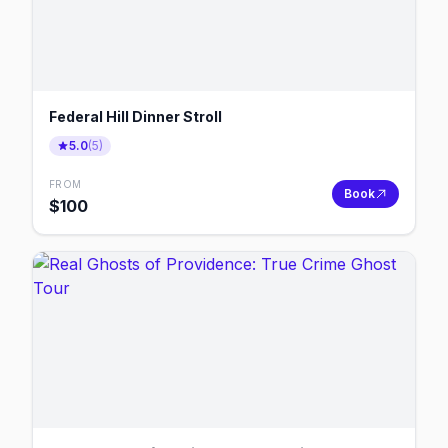
Federal Hill Dinner Stroll
5.0
(
5
)
FROM
Book
$
100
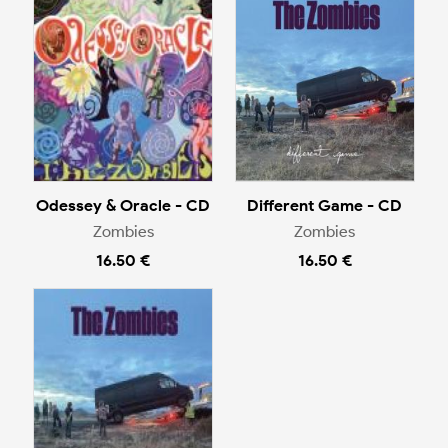
Odessey & Oracle - CD
Different Game - CD
Zombies
Zombies
16.50 €
16.50 €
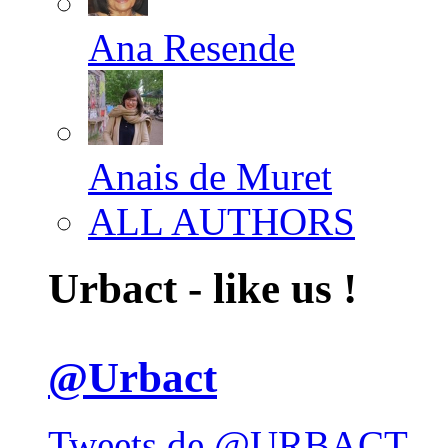
Ana Resende
Anais de Muret
ALL AUTHORS
Urbact - like us !
@Urbact
Tweets de @URBACT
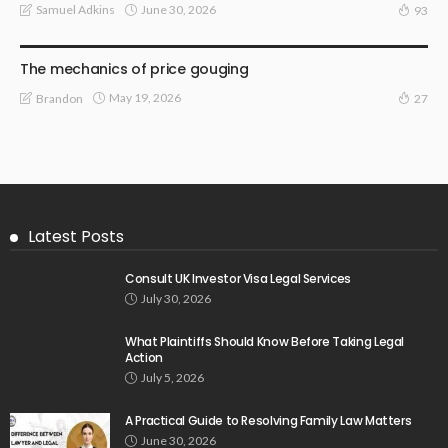
June 30, 2026
Samuel Adkins
93
LAW
The mechanics of price gouging
May 19, 2026
Brandon
27
Latest Posts
Consult UK Investor Visa Legal Services
July 30, 2026
What Plaintiffs Should Know Before Taking Legal
Action
July 5, 2026
A Practical Guide to Resolving Family Law Matters
June 30, 2026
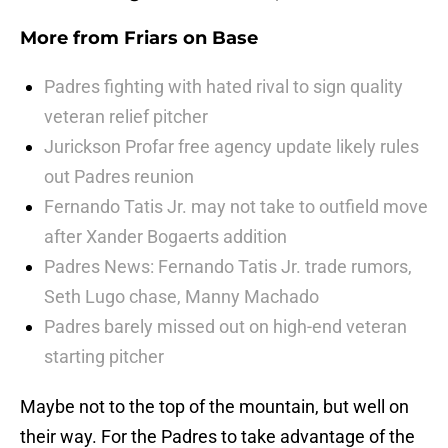
More from
Friars on Base
Padres fighting with hated rival to sign quality
veteran relief pitcher
Jurickson Profar free agency update likely rules
out Padres reunion
Fernando Tatis Jr. may not take to outfield move
after Xander Bogaerts addition
Padres News: Fernando Tatis Jr. trade rumors,
Seth Lugo chase, Manny Machado
Padres barely missed out on high-end veteran
starting pitcher
Maybe not to the top of the mountain, but well on
their way. For the Padres to take advantage of the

+--

**TASK DESCRIPTION:** Could you retype exactly, and only, the lines running from the one with "July 30, 2026" to the last line of the listing, while leaving any pictures out?

**REPLY:**
July 30, 2026
What Plaintiffs Should Know Before Taking Legal
Action
July 5, 2026
A Practical Guide to Resolving Family Law Matters
June 30, 2026
More from
Friars on Base
Padres fighting with hated rival to sign quality
veteran relief pitcher
Jurickson Profar free agency update likely rules
out Padres reunion
Fernando Tatis Jr. may not take to outfield move
after Xander Bogaerts addition
Padres News: Fernando Tatis Jr. trade rumors,
Seth Lugo chase, Manny Machado
Padres barely missed out on high-end veteran
starting pitcher
Maybe not to the top of the mountain, but well on
their way. For the Padres to take advantage of the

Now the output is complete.